This Old House
It’s news to no one that national foreclosure filings—including default notices, auction sale notices, and bank repossessions—are on the rise. Such activity jumped 9% during the first six months of 2009, compared with the previous six months, according to RealtyTrac. One in every 84 U.S. housing units received a foreclosure filing during the first six months of 2009. Those statistics, though harrowing for struggling homeowners, spell opportunity for prospective buyers. During much of last summer, nearly a third of homes sold in the U.S. were “distressed” properties. “Because so few homes are selling right now, in some cases, property can be picked up for less than 30 cents on the dollar [compared with the previous sales price],” says Michelle Francis, an agent with Tim Francis Realty in Atlanta.
Compelling as they may sound, foreclosures and short sales can present unique challenges. Francis recommends steering clear of geographic areas fraught with foreclosures. “If you look down the street and half of the homes are in foreclosure, it’s probably not a good place to buy,” she cautions. In Atlanta, for example, Francis says investors should stay away from the condo and townhome market, both of which were overbuilt during the housing boom. “It will be a long time before those markets recover,” she says, noting that a buy-and-rent strategy (for someone looking to generate income from a rental property) may not always work in such cases. “Many times, in these developments, rentals are only allowed for 25% of the total units. You could end up on a multiple-year waiting list before you can rent out your property.”

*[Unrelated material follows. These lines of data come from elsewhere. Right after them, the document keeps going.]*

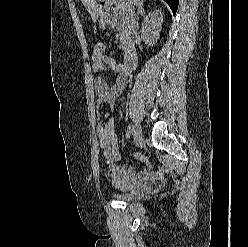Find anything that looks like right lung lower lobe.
<instances>
[{"mask_svg":"<svg viewBox=\"0 0 248 247\" xmlns=\"http://www.w3.org/2000/svg\"><path fill=\"white\" fill-rule=\"evenodd\" d=\"M164 1L167 2V4L172 9L173 14L175 15L177 8H178L179 0H164Z\"/></svg>","mask_w":248,"mask_h":247,"instance_id":"obj_1","label":"right lung lower lobe"}]
</instances>
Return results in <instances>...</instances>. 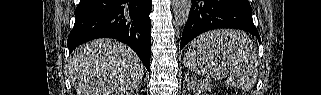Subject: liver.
Segmentation results:
<instances>
[{"instance_id": "obj_1", "label": "liver", "mask_w": 321, "mask_h": 95, "mask_svg": "<svg viewBox=\"0 0 321 95\" xmlns=\"http://www.w3.org/2000/svg\"><path fill=\"white\" fill-rule=\"evenodd\" d=\"M68 67L78 95H125L144 76V65L131 48L111 39L81 45Z\"/></svg>"}]
</instances>
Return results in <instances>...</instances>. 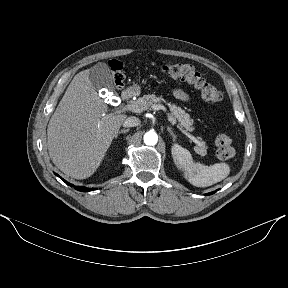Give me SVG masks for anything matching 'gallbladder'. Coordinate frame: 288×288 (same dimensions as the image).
<instances>
[{
  "label": "gallbladder",
  "mask_w": 288,
  "mask_h": 288,
  "mask_svg": "<svg viewBox=\"0 0 288 288\" xmlns=\"http://www.w3.org/2000/svg\"><path fill=\"white\" fill-rule=\"evenodd\" d=\"M89 79L96 88H107L110 91L114 90L111 71L106 63L100 62L89 69Z\"/></svg>",
  "instance_id": "bac80fb5"
}]
</instances>
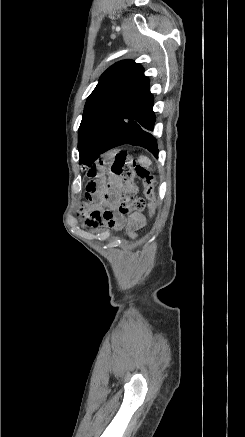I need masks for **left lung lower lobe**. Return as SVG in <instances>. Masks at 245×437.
Returning <instances> with one entry per match:
<instances>
[{"label":"left lung lower lobe","mask_w":245,"mask_h":437,"mask_svg":"<svg viewBox=\"0 0 245 437\" xmlns=\"http://www.w3.org/2000/svg\"><path fill=\"white\" fill-rule=\"evenodd\" d=\"M153 101L148 79L111 128L100 154L116 146L131 144L147 148L157 157V143L150 133L155 122Z\"/></svg>","instance_id":"left-lung-lower-lobe-1"}]
</instances>
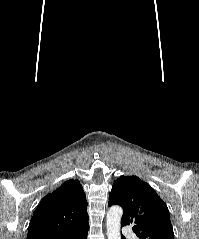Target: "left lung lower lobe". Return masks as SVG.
Segmentation results:
<instances>
[{
  "label": "left lung lower lobe",
  "instance_id": "obj_1",
  "mask_svg": "<svg viewBox=\"0 0 199 239\" xmlns=\"http://www.w3.org/2000/svg\"><path fill=\"white\" fill-rule=\"evenodd\" d=\"M122 239H125V237H124V236H122Z\"/></svg>",
  "mask_w": 199,
  "mask_h": 239
}]
</instances>
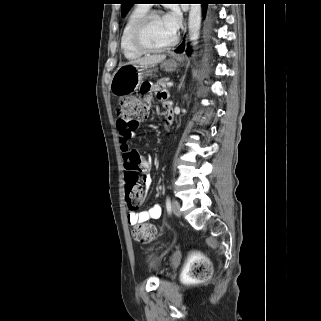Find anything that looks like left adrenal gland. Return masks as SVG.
Wrapping results in <instances>:
<instances>
[{"label":"left adrenal gland","instance_id":"1","mask_svg":"<svg viewBox=\"0 0 321 321\" xmlns=\"http://www.w3.org/2000/svg\"><path fill=\"white\" fill-rule=\"evenodd\" d=\"M181 86H183V81L181 82V84H180V87H179V88H181Z\"/></svg>","mask_w":321,"mask_h":321}]
</instances>
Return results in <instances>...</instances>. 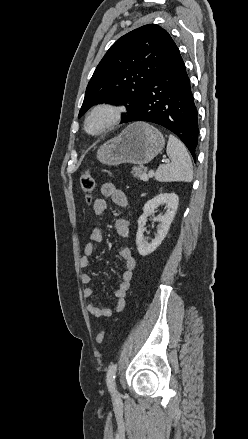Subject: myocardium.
Returning a JSON list of instances; mask_svg holds the SVG:
<instances>
[{
  "label": "myocardium",
  "instance_id": "1",
  "mask_svg": "<svg viewBox=\"0 0 248 439\" xmlns=\"http://www.w3.org/2000/svg\"><path fill=\"white\" fill-rule=\"evenodd\" d=\"M97 115H104L106 120L102 127L96 131L89 129V123ZM123 117V109L113 103H99L93 106L84 118V130L88 135L100 136L112 130L120 124Z\"/></svg>",
  "mask_w": 248,
  "mask_h": 439
}]
</instances>
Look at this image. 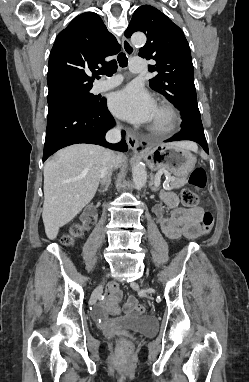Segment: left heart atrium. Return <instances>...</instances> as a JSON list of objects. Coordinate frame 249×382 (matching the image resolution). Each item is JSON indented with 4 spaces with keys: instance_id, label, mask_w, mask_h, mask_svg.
<instances>
[{
    "instance_id": "1",
    "label": "left heart atrium",
    "mask_w": 249,
    "mask_h": 382,
    "mask_svg": "<svg viewBox=\"0 0 249 382\" xmlns=\"http://www.w3.org/2000/svg\"><path fill=\"white\" fill-rule=\"evenodd\" d=\"M109 107L116 116L133 123L150 122L156 109L151 95L136 84L112 94Z\"/></svg>"
}]
</instances>
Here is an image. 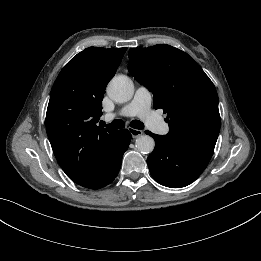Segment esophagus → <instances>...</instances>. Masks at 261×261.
Masks as SVG:
<instances>
[{
	"label": "esophagus",
	"instance_id": "34e87169",
	"mask_svg": "<svg viewBox=\"0 0 261 261\" xmlns=\"http://www.w3.org/2000/svg\"><path fill=\"white\" fill-rule=\"evenodd\" d=\"M129 131L133 138H137L143 134V131L139 129L130 128Z\"/></svg>",
	"mask_w": 261,
	"mask_h": 261
}]
</instances>
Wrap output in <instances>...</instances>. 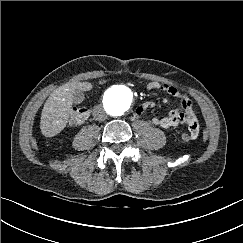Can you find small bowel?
Segmentation results:
<instances>
[{
  "label": "small bowel",
  "instance_id": "c3829d8e",
  "mask_svg": "<svg viewBox=\"0 0 243 243\" xmlns=\"http://www.w3.org/2000/svg\"><path fill=\"white\" fill-rule=\"evenodd\" d=\"M148 90H160L168 95H171L179 100L180 109L172 110L167 115L162 117H153L152 122L164 129H169L179 125H185L192 139H196L200 133V123L197 117L196 110L192 102L183 95L176 87L169 84H162L156 81H151L146 84ZM168 97H163V102H168ZM153 102H145L140 105L135 111V117L142 116L147 109L153 108Z\"/></svg>",
  "mask_w": 243,
  "mask_h": 243
}]
</instances>
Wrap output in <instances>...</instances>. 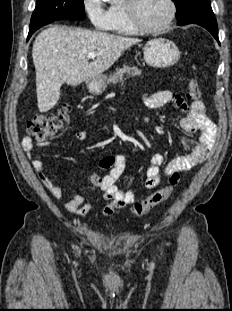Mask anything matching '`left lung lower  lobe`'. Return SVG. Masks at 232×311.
Here are the masks:
<instances>
[{
    "instance_id": "0a47b994",
    "label": "left lung lower lobe",
    "mask_w": 232,
    "mask_h": 311,
    "mask_svg": "<svg viewBox=\"0 0 232 311\" xmlns=\"http://www.w3.org/2000/svg\"><path fill=\"white\" fill-rule=\"evenodd\" d=\"M178 25L198 24L206 28L218 41V27L210 1H205L177 17Z\"/></svg>"
}]
</instances>
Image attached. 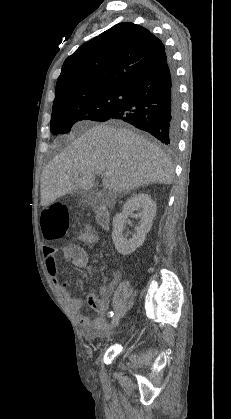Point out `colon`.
<instances>
[{
    "instance_id": "1",
    "label": "colon",
    "mask_w": 231,
    "mask_h": 419,
    "mask_svg": "<svg viewBox=\"0 0 231 419\" xmlns=\"http://www.w3.org/2000/svg\"><path fill=\"white\" fill-rule=\"evenodd\" d=\"M42 224L47 235H63L69 227L68 209L63 204H53L43 211Z\"/></svg>"
}]
</instances>
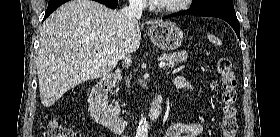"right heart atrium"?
I'll list each match as a JSON object with an SVG mask.
<instances>
[{"mask_svg":"<svg viewBox=\"0 0 280 137\" xmlns=\"http://www.w3.org/2000/svg\"><path fill=\"white\" fill-rule=\"evenodd\" d=\"M135 5L139 7H143L145 5L144 0H135Z\"/></svg>","mask_w":280,"mask_h":137,"instance_id":"obj_1","label":"right heart atrium"}]
</instances>
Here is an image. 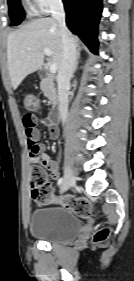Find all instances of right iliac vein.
<instances>
[{"mask_svg":"<svg viewBox=\"0 0 134 281\" xmlns=\"http://www.w3.org/2000/svg\"><path fill=\"white\" fill-rule=\"evenodd\" d=\"M74 184H75V177H74L73 170L71 166L67 164L65 168V178L61 186V193L68 190Z\"/></svg>","mask_w":134,"mask_h":281,"instance_id":"right-iliac-vein-1","label":"right iliac vein"}]
</instances>
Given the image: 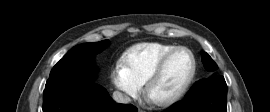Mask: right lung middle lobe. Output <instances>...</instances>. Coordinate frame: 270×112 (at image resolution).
Listing matches in <instances>:
<instances>
[{
	"label": "right lung middle lobe",
	"mask_w": 270,
	"mask_h": 112,
	"mask_svg": "<svg viewBox=\"0 0 270 112\" xmlns=\"http://www.w3.org/2000/svg\"><path fill=\"white\" fill-rule=\"evenodd\" d=\"M109 44L108 40L80 44L73 47L53 67L47 82L92 83L97 69L93 62L94 55Z\"/></svg>",
	"instance_id": "right-lung-middle-lobe-1"
}]
</instances>
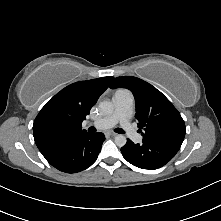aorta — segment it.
<instances>
[{
  "label": "aorta",
  "instance_id": "obj_1",
  "mask_svg": "<svg viewBox=\"0 0 221 221\" xmlns=\"http://www.w3.org/2000/svg\"><path fill=\"white\" fill-rule=\"evenodd\" d=\"M99 110L102 114L108 115L111 114L114 110V105L110 101H102L99 103ZM127 139L124 135H117L115 137V144L118 147H123L126 145Z\"/></svg>",
  "mask_w": 221,
  "mask_h": 221
}]
</instances>
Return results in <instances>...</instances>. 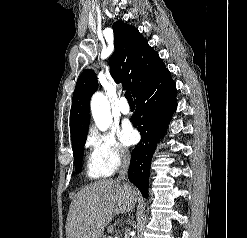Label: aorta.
I'll return each mask as SVG.
<instances>
[{"label":"aorta","instance_id":"1","mask_svg":"<svg viewBox=\"0 0 247 238\" xmlns=\"http://www.w3.org/2000/svg\"><path fill=\"white\" fill-rule=\"evenodd\" d=\"M91 112L96 126L100 131H106L112 123V114L106 97L97 92L91 99Z\"/></svg>","mask_w":247,"mask_h":238}]
</instances>
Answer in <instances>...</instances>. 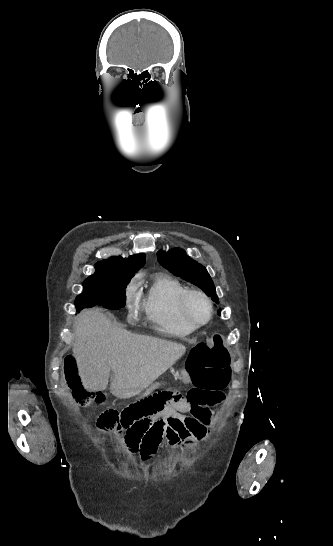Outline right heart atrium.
Instances as JSON below:
<instances>
[{"mask_svg": "<svg viewBox=\"0 0 333 546\" xmlns=\"http://www.w3.org/2000/svg\"><path fill=\"white\" fill-rule=\"evenodd\" d=\"M131 296H132V287L130 286L128 288V291H127V301H128V303L130 302Z\"/></svg>", "mask_w": 333, "mask_h": 546, "instance_id": "obj_1", "label": "right heart atrium"}]
</instances>
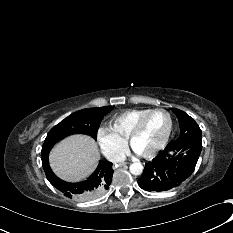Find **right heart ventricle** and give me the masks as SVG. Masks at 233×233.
<instances>
[{"label":"right heart ventricle","instance_id":"1","mask_svg":"<svg viewBox=\"0 0 233 233\" xmlns=\"http://www.w3.org/2000/svg\"><path fill=\"white\" fill-rule=\"evenodd\" d=\"M148 108L129 109L114 117L109 125V131L122 142L126 143L129 133L136 122L149 111Z\"/></svg>","mask_w":233,"mask_h":233}]
</instances>
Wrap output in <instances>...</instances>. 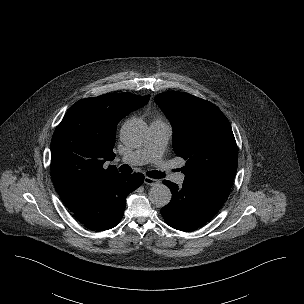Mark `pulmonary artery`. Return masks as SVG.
<instances>
[{
	"label": "pulmonary artery",
	"mask_w": 304,
	"mask_h": 304,
	"mask_svg": "<svg viewBox=\"0 0 304 304\" xmlns=\"http://www.w3.org/2000/svg\"><path fill=\"white\" fill-rule=\"evenodd\" d=\"M171 135L172 128L167 122L155 120L150 124V134L145 145L124 155L121 160L130 165L160 164ZM171 178L177 184H182L185 180V174L176 173Z\"/></svg>",
	"instance_id": "pulmonary-artery-1"
}]
</instances>
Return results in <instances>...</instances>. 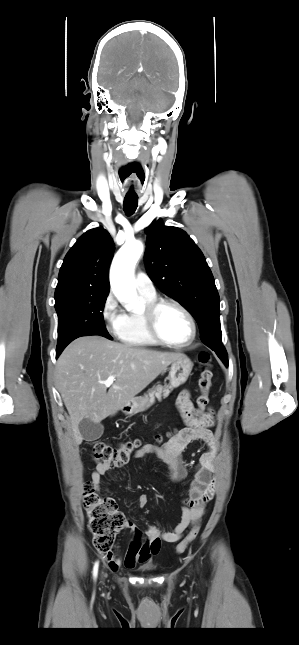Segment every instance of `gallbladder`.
I'll return each mask as SVG.
<instances>
[{
    "instance_id": "1",
    "label": "gallbladder",
    "mask_w": 299,
    "mask_h": 645,
    "mask_svg": "<svg viewBox=\"0 0 299 645\" xmlns=\"http://www.w3.org/2000/svg\"><path fill=\"white\" fill-rule=\"evenodd\" d=\"M79 431L85 441H94L103 435L104 426L85 418L79 423Z\"/></svg>"
}]
</instances>
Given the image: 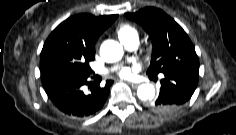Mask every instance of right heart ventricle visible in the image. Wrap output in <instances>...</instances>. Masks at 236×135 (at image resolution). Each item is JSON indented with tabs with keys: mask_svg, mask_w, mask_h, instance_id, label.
<instances>
[{
	"mask_svg": "<svg viewBox=\"0 0 236 135\" xmlns=\"http://www.w3.org/2000/svg\"><path fill=\"white\" fill-rule=\"evenodd\" d=\"M115 32L122 43L132 38H138L137 29L129 23H124L119 25L116 28Z\"/></svg>",
	"mask_w": 236,
	"mask_h": 135,
	"instance_id": "1",
	"label": "right heart ventricle"
}]
</instances>
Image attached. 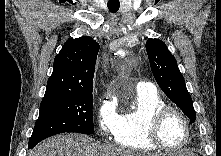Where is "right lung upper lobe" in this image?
<instances>
[{"mask_svg":"<svg viewBox=\"0 0 221 156\" xmlns=\"http://www.w3.org/2000/svg\"><path fill=\"white\" fill-rule=\"evenodd\" d=\"M98 51L99 44L91 37L68 39L55 57L43 99L92 91Z\"/></svg>","mask_w":221,"mask_h":156,"instance_id":"cb5924a9","label":"right lung upper lobe"}]
</instances>
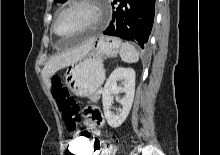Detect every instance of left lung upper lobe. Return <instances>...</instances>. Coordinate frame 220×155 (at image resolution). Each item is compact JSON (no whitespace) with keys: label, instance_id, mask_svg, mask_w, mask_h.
Listing matches in <instances>:
<instances>
[{"label":"left lung upper lobe","instance_id":"obj_1","mask_svg":"<svg viewBox=\"0 0 220 155\" xmlns=\"http://www.w3.org/2000/svg\"><path fill=\"white\" fill-rule=\"evenodd\" d=\"M55 2L64 3L66 0H54Z\"/></svg>","mask_w":220,"mask_h":155}]
</instances>
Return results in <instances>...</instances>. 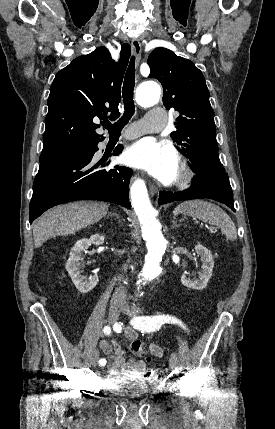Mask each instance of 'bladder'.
<instances>
[{
  "label": "bladder",
  "mask_w": 275,
  "mask_h": 429,
  "mask_svg": "<svg viewBox=\"0 0 275 429\" xmlns=\"http://www.w3.org/2000/svg\"><path fill=\"white\" fill-rule=\"evenodd\" d=\"M112 398H147L157 393V384H148V378L116 377L108 381Z\"/></svg>",
  "instance_id": "obj_1"
}]
</instances>
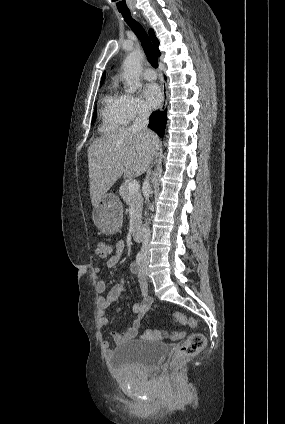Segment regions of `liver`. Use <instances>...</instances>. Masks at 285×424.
<instances>
[{
  "label": "liver",
  "instance_id": "obj_1",
  "mask_svg": "<svg viewBox=\"0 0 285 424\" xmlns=\"http://www.w3.org/2000/svg\"><path fill=\"white\" fill-rule=\"evenodd\" d=\"M158 146L159 139L154 133L134 131L131 127L94 141L87 151L92 205L96 206L122 175L133 178L144 173Z\"/></svg>",
  "mask_w": 285,
  "mask_h": 424
}]
</instances>
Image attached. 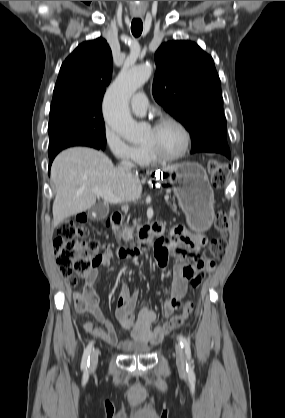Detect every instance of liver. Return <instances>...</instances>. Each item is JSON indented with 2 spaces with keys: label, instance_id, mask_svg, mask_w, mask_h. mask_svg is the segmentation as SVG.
I'll list each match as a JSON object with an SVG mask.
<instances>
[{
  "label": "liver",
  "instance_id": "liver-1",
  "mask_svg": "<svg viewBox=\"0 0 285 418\" xmlns=\"http://www.w3.org/2000/svg\"><path fill=\"white\" fill-rule=\"evenodd\" d=\"M51 180L56 190L53 227L93 207L98 196L95 189L108 190L124 201L137 200L142 193L136 175H129L121 166L115 167L104 153L87 147H73L59 153L52 163Z\"/></svg>",
  "mask_w": 285,
  "mask_h": 418
}]
</instances>
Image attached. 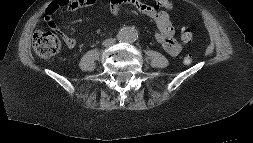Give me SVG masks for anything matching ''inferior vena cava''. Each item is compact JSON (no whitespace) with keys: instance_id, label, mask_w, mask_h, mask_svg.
I'll return each instance as SVG.
<instances>
[{"instance_id":"602c4592","label":"inferior vena cava","mask_w":253,"mask_h":143,"mask_svg":"<svg viewBox=\"0 0 253 143\" xmlns=\"http://www.w3.org/2000/svg\"><path fill=\"white\" fill-rule=\"evenodd\" d=\"M113 43H115V39H107L103 42V45L104 46H110L112 45Z\"/></svg>"}]
</instances>
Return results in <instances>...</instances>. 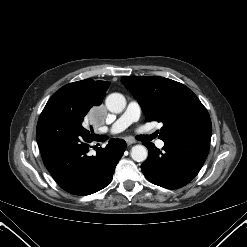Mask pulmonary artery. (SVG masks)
<instances>
[{
	"label": "pulmonary artery",
	"instance_id": "obj_1",
	"mask_svg": "<svg viewBox=\"0 0 247 247\" xmlns=\"http://www.w3.org/2000/svg\"><path fill=\"white\" fill-rule=\"evenodd\" d=\"M140 114L141 109L138 102L130 101L124 113L110 127V132L112 134H117L124 131L132 123L139 120ZM156 146L158 148H162L164 146V142L162 140H157Z\"/></svg>",
	"mask_w": 247,
	"mask_h": 247
}]
</instances>
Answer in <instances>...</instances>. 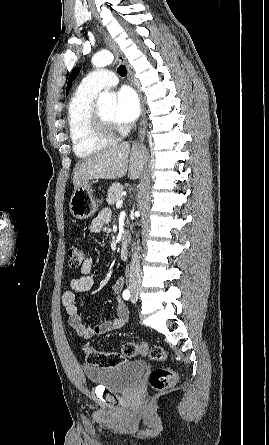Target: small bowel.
I'll return each mask as SVG.
<instances>
[{"mask_svg":"<svg viewBox=\"0 0 269 445\" xmlns=\"http://www.w3.org/2000/svg\"><path fill=\"white\" fill-rule=\"evenodd\" d=\"M110 219V211L107 209L102 210L98 216L91 221L89 230L94 234L100 233ZM93 265L94 261L92 258L85 259L80 268L79 277L71 280L70 290L65 291L62 295V304L68 315V323L70 327L75 330L78 335L84 338L100 336L112 330L119 329L123 327L129 319V311L120 299V293L124 287L125 279L119 277L112 285V293L117 298L116 316L113 319L92 326H87L83 322L76 305L75 294L88 292L94 287L95 279L92 275Z\"/></svg>","mask_w":269,"mask_h":445,"instance_id":"small-bowel-1","label":"small bowel"}]
</instances>
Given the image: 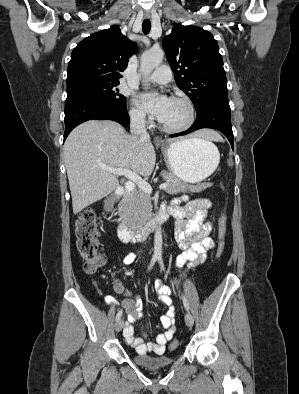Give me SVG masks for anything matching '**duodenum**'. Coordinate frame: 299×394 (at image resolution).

Certified distressed property expert George Durkin, a broker-manager with Las Vegas-based Realty Executives, says real estate investors who do their homework—and don’t try to time the market by looking for the perfect moment to buy—will have the best chance at success.
Rule No. 1 when buying a distressed property, Durkin says, is to ask the sellers for a due diligence period of seven days or more after making an offer. “Hire a professional home inspector, plus specialized inspectors to handle the roof, mold, pests, and other inspections to make sure the property doesn’t need any major repairs.” Why? Because you can’t be sure of the circumstances behind the former resident’s exodus. Also, foreclosures and short sales are typically sold as is and without warranties.
Figuring out exactly what you’ll pay in one of these nontraditional real estate deals is another challenge. Durkin advises buyers to work with their real estate agents to fully understand any counteroffers provided by the lenders, particularly in the case of a repo sale. “Many of these contracts are worded in ways that have the buyer paying for costs (such as property transfer taxes and other fees that the seller normally covers). That may not seem obvious at first glance,” Durkin warns. “Careful attention should be paid to what closing costs are going to be paid and timelines associated with the transaction closing.”
As with any type of investment, it’s best to speak with a financial planner, accountant, or other professionals before jumping into the distressed real estate market, especially if this is your first time. Go into the market with a long-term view. Flipping properties for a quick profit is a thing of the past. Poteat, who has been living in his new home since February, advises anyone looking to purchase a distressed property to line up a good real estate agent and reputable mortgage lender. “With short sales and foreclosures you’re going to deal with more headaches than you would with a traditional deal,” he explains. “You want people on your side that will go to bat for you and help you win.”
The Do’s and Don’ts of Buying Distressed Properties
DO work with a real estate agent who has experience with distressed property sales.
DON’T buy property in a neighborhood that has foreclosure signs in almost every yard.
DO look for homes that have already been vacated.
DON’T be drawn in by super-low prices; the cheapest properties may present the greatest challenges.
DO – immediately after you make an offer – hire multiple inspectors to thoroughly assess the home.